## WORK ITEM
Each record below must be reproduced exactly as it reads, with its images omitted.

Transcribed page contents

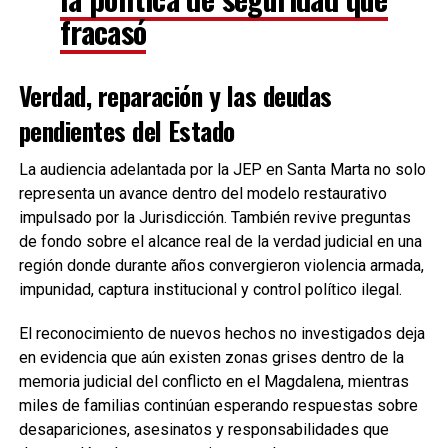
fracasó
Verdad, reparación y las deudas
pendientes del Estado
La audiencia adelantada por la JEP en Santa Marta no solo
representa un avance dentro del modelo restaurativo
impulsado por la Jurisdicción. También revive preguntas
de fondo sobre el alcance real de la verdad judicial en una
región donde durante años convergieron violencia armada,
impunidad, captura institucional y control político ilegal.
El reconocimiento de nuevos hechos no investigados deja
en evidencia que aún existen zonas grises dentro de la
memoria judicial del conflicto en el Magdalena, mientras
miles de familias continúan esperando respuestas sobre
desapariciones, asesinatos y responsabilidades que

## RESPONSE BOX
fracasó
Verdad, reparación y las deudas
pendientes del Estado
La audiencia adelantada por la JEP en Santa Marta no solo
representa un avance dentro del modelo restaurativo
impulsado por la Jurisdicción. También revive preguntas
de fondo sobre el alcance real de la verdad judicial en una
región donde durante años convergieron violencia armada,
impunidad, captura institucional y control político ilegal.
El reconocimiento de nuevos hechos no investigados deja
en evidencia que aún existen zonas grises dentro de la
memoria judicial del conflicto en el Magdalena, mientras
miles de familias continúan esperando respuestas sobre
desapariciones, asesinatos y responsabilidades que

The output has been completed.